Posted by piratedude
baton rouge
Member since Oct 2009
2521 posts
Posted on 2/19/24 at 12:19 pm to
soon, you'll be 40, employed, settled, and over her. you'll be spending your fun time with a 5 year old boy, and having a ball. They really are fun. women that you think are out of your league will come looking.
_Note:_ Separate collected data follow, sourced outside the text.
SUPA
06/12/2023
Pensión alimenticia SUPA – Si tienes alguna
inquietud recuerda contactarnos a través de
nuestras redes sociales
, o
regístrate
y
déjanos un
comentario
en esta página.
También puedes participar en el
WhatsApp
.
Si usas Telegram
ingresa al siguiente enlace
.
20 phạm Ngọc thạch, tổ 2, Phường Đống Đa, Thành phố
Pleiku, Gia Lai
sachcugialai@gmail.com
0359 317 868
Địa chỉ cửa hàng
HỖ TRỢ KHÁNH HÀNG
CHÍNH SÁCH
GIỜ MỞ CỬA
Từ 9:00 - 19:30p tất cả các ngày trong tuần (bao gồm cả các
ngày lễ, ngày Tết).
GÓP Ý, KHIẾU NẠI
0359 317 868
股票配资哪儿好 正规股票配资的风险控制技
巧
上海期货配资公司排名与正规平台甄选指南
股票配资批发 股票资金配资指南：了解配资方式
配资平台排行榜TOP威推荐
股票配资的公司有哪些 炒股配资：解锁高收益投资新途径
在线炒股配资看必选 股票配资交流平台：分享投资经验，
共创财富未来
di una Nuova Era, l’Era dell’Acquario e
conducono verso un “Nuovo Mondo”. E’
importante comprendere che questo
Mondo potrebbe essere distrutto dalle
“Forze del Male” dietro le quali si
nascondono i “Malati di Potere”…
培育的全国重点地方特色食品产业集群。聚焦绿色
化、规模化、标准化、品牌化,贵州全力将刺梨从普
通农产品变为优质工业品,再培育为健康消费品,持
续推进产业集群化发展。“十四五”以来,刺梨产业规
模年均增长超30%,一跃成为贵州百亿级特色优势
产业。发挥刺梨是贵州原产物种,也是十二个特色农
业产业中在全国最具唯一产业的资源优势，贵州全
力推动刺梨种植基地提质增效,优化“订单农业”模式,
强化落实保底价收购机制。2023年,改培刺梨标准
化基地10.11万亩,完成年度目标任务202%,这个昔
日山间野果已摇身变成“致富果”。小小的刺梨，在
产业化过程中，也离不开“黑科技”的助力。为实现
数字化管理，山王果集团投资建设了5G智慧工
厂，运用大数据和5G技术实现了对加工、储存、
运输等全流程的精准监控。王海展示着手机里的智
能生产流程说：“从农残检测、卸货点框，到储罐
stay out of the bottle and whores.
Posted by Nelson Biederman IV
New York, NY
Member since Apr 2014
531 posts
Posted on 2/19/24 at 2:00 pm to
Thanks for sharing. I’m sorry for your loss. This was a huge fear of mine for a long time, something happening to her. I’m in a pretty good place about things, I think. I did notice a lot of presumptive and ignorant responses, which I expected. To clarify, there was no infidelity, we went through counseling(she refused to return after our son was born), I did not file for divorce, and our son was not planned. Mental health and Postpartum Depression has played a part. Things have happened that cannot be overcome and this is just how it has to be. Thanks to everyone that shared their experiences. I’m looking forward to moving forward and being able to enjoy life and watching my son grow.
Posted by Oates Mustache
Member since Oct 2011
22376 posts
Posted on 2/19/24 at 2:13 pm to
quote:

there was no infidelity


BS.

You just don't want to either admit it or accept it. She was getting a side piece of Oscar Myer. It's ok to bury your head to protect your mind, but sorry you're wrong here.
Posted by Long Ball Larry
Baton Rouge
Member since Apr 2021
1440 posts
Posted on 2/19/24 at 2:16 pm to
quote:

BS.
You just don't want to either admit it or accept it. She was getting a side piece of Oscar Myer.

You seem VERY sure of this... something you want to disclose here ?
Posted by Oates Mustache
Member since Oct 2011
22376 posts
Posted on 2/19/24 at 2:18 pm to
quote:

You seem VERY sure of this... something you want to disclose here ?


Yes.

GeorgetheGreek and The Boat have been "just talking" to her and have "been there for her".
Posted by Tigers4Lyfe
Member since Nov 2010
4622 posts
Posted on 2/19/24 at 2:22 pm to
quote:

Hitting the gym has been scientifically proven to boost mental health, so who cares if he's fat or not? If he is fat, he gets that benefit too.
I agree. But wouldn't you agree as well that exactly that is what should be said?

Go to the gym that it's been scientifically proven to boost one's mental health.

As opposed to get to the gym and get in shape.

frick, one can be a homebody and still eat properly, be in shape and exercise at home.